2-s2.0-84981736920 (requires institutional sign-in at Scopus site)   65 Citations

Abstract

INTRODUCTION: Intrathecal baclofen (ITB) therapy aims to reduce spasticity and provide functional control.

METHOD: An expert panel consulted on best practices.

RESULTS: Pump fill and drug delivery can be started intraoperatively, with monitoring for at least eight hours. Initiate with the 500 mcg/mL concentration. The starting daily dose should be twice the effective bolus screening dose, or the screening dose if the patient had a prolonged response (greater than eight hours) or negative reactions. Oral antispasmodics can be weaned, one drug at a time beginning with oral baclofen after ITB begins. Assessment should occur within 24 hours of a dose change. For adults, daily dose increases may be 5% to 15% once every 24 hours for cerebral-origin spasticity and 10% to 30% once every 24 hours for spinal-origin spasticity.

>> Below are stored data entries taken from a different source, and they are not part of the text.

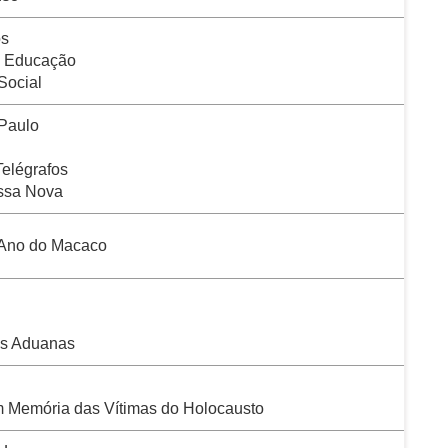
os
da Educação
Social
 Paulo
Telégrafos
ssa Nova
 Ano do Macaco
as Aduanas
em Memória das Vítimas do Holocausto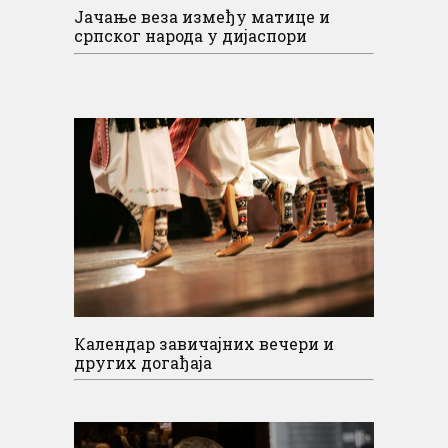
Јачање веза између матице и
српског народа у дијаспори
Календар завичајних вечери и
других догађаја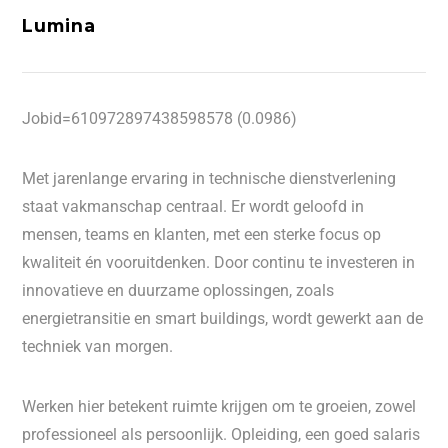
Lumina
Jobid=610972897438598578 (0.0986)
Met jarenlange ervaring in technische dienstverlening
staat vakmanschap centraal. Er wordt geloofd in
mensen, teams en klanten, met een sterke focus op
kwaliteit én vooruitdenken. Door continu te investeren in
innovatieve en duurzame oplossingen, zoals
energietransitie en smart buildings, wordt gewerkt aan de
techniek van morgen.
Werken hier betekent ruimte krijgen om te groeien, zowel
professioneel als persoonlijk. Opleiding, een goed salaris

Daily dose increases can be 5% to 15% once every 24 hours for children. Inpatients should be assessed at least every 24 hours and receive rehabilitation. Step dosing can be used for outpatients who cannot return daily. Dosing options include simple continuous dosing, variable 24-hour flex dosing, or regularly scheduled boluses. Patients/caregivers should understand the care plan, responsibilities, and possible side-effects. Low-reservoir alarm dates and refill schedules should be written down, along with emergency contact information. A higher concentration at refill can extend refill intervals, and a bridge bolus must be programmed. Time changes may affect flex dosing. Pump replacement should be scheduled at least three months in advance.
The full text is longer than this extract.